(Stored data entries)

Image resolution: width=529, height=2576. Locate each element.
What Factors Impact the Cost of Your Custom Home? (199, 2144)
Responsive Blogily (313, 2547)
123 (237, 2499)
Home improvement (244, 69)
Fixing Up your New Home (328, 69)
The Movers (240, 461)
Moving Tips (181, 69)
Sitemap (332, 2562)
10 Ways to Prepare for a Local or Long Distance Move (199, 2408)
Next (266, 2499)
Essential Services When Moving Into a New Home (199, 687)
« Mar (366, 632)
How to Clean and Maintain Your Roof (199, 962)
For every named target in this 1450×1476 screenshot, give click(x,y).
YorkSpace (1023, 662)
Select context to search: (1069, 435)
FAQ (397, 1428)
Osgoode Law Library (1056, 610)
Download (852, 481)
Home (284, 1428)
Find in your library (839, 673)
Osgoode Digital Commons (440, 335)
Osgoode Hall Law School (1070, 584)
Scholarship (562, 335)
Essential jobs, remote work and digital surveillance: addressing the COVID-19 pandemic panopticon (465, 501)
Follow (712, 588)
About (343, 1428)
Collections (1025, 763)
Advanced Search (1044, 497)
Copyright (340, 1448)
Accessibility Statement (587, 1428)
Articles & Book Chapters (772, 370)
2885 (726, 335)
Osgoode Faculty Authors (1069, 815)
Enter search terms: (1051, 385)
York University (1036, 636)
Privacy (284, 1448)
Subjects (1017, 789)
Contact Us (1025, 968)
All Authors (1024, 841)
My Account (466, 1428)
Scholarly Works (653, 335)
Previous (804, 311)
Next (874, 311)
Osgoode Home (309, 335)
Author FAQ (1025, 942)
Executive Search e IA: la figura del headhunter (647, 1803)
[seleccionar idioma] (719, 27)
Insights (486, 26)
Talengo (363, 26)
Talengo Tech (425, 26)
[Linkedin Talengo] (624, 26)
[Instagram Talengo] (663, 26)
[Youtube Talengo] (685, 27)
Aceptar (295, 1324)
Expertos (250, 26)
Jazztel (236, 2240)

● **PROBLEM TO SOLVE**: Check every line of the entries for the string "Home". Give only the number of lines that hold it.

● **RESULT**: 6